Ephron offered to give the cave and field of Machpelah to Abraham, but Abraham wanted to make sure he held good title, so he insisted on paying for it. Ephron the Hittite then charged him full price—and more—400 shekel-weights of silver.



You do know the Old Testament dates back much farther from the time it was written?
It was passed orally before that.

Which means we have no idea what the original versions of the Old Testament said and what was changed/added later.
 
Are you suggesting because some peeps, when writing the Bible, incorporated factual settings and factual occurrences is evidence showing their claims about God are equally factual?
No, I am saying that for the longest time some skeptics claimed because the Bible recorded fictional events, referred to fictional people/places, therefore the Bible was fiction...time and new discoveries have proven those skeptics wrong...
 
You have any academic sources, or solely Christian apologist sites?
The fun thing that some of them say 'hstorican say this didn't exist'.. but, does not show a source that showed historians said that.

That makes those apologist sites lying.
 
Which means we have no idea what the original versions of the Old Testament said and what was changed/added later.
The OT is pretty original, but you should try that with Srimad Bhagavatam that's been handed down for 270.000 years.

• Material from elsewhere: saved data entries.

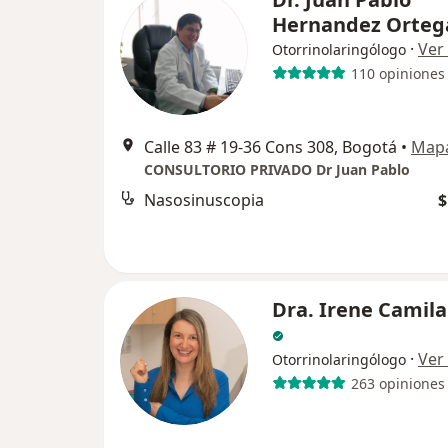
Hernandez Orteg
·
Ver
Otorrinolaringólogo
110 opiniones
Calle 83 # 19-36 Cons 308, Bogotá
•
Map
CONSULTORIO PRIVADO Dr Juan Pablo
Nasosinuscopia
$
Dra. Irene Camila
·
Ver
Otorrinolaringólogo
263 opiniones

Who knows what the priests put in there to control the people and they come off and say, "God said that." Just like the Bible thumpers.
 
The OT is pretty original, but you should try that with Srimad Bhagavatam that's been handed down for 270.000 years.

Who knows what the priests put in there to control the people and they come off and say, "God said that." Just like the Bible thumpers.
That, of course, is inaccurate information. That books composition is about the same timeframe as the Torah (about 2700 to 2800 years ago)
 
Which means we have no idea what the original versions of the Old Testament said and what was changed/added later.
It doesn't matter, the word is not inerrant to begin with, the Bible never uses the word "inerrant" and we are told to "rightly divide the word of truth" I Timothy 2:15.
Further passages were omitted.